Of course now school is seen as so much more important, and sports as much more important to schooling, that those rural/public gets get these scholarships/free entry to play at private schools.


This might only be relevant in the tradition private rugby schools, so not worth implementing, but the same drain has been seen in NZ to the point where the public schools are not just impacted by the lost of their best talent to private schools, there is a whole flow on effect of losing players to other sports their school can' still compete at the highest levels in, and staff quality etc. So now and of that traditional sort of rivalry is near lost as I understand it.


The idea to force the top level competition into having equal public school participation would be someway to 'force' that neglect into reverse. The problem with such a simple idea is of course that if good rugby talent decides to stay put in order to get easier exposure, they suffer academically on principle.

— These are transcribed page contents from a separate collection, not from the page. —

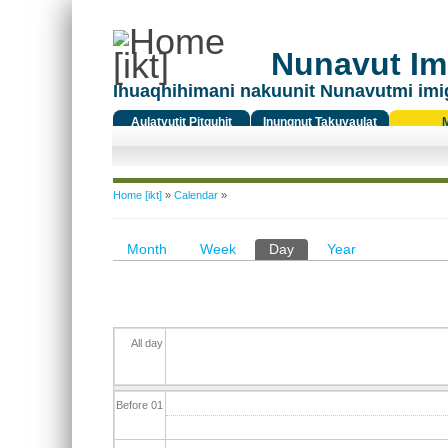
Nunavut Ima
Ihuaqhihimani nakuunit Nunavutmi imi
Aulatyutit Pitquhit
Inungnut Takuyaulat
Titiqat
You are here
Home [ikt]
»
Calendar
»
Primary tabs
Month
Week
Day
(active tab)
Year
All day
Before 01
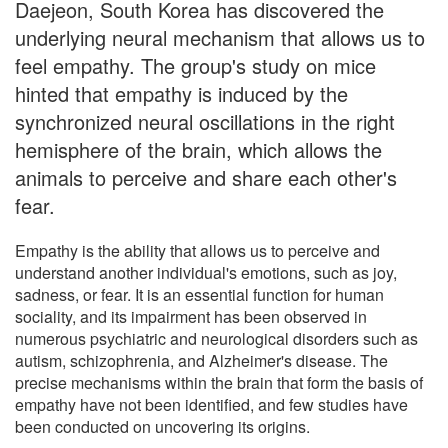
Daejeon, South Korea has discovered the
underlying neural mechanism that allows us to
feel empathy. The group's study on mice
hinted that empathy is induced by the
synchronized neural oscillations in the right
hemisphere of the brain, which allows the
animals to perceive and share each other's
fear.
Empathy is the ability that allows us to perceive and
understand another individual's emotions, such as joy,
sadness, or fear. It is an essential function for human
sociality, and its impairment has been observed in
numerous psychiatric and neurological disorders such as
autism, schizophrenia, and Alzheimer's disease. The
precise mechanisms within the brain that form the basis of
empathy have not been identified, and few studies have
been conducted on uncovering its origins.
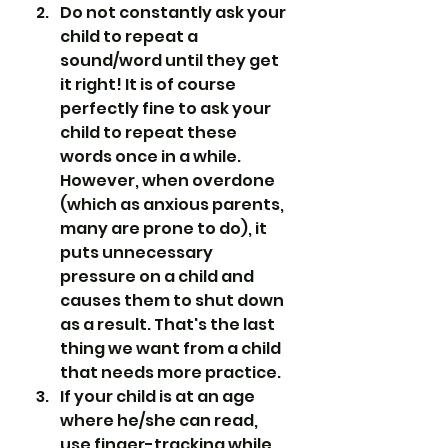
Do not constantly ask your 
child to repeat a 
sound/word until they get 
it right! It is of course 
perfectly fine to ask your 
child to repeat these 
words once in a while. 
However, when overdone 
(which as anxious parents, 
many are prone to do), it 
puts unnecessary 
pressure on a child and 
causes them to shut down 
as a result. That's the last 
thing we want from a child 
that needs more practice.
If your child is at an age 
where he/she can read, 
use finger-tracking while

I wonder if a kid who say got selected for a school rep 1st/2nd team before being scouted by a private school, or even just say had two or three years there, could choose to rep their old school for some of their rugby still?


Like say a new Cup style comp throughout the season, kid's playing for the private school in their own local/private school grade comp or whatever, but when its Cup games they switch back? Better represent, areas, get more 2nd players switching back for top level 1st comp at their old school etc? Just even in order to have cool stories where Ella or Barrett brothers all switch back to show their old school is actually the best of the best?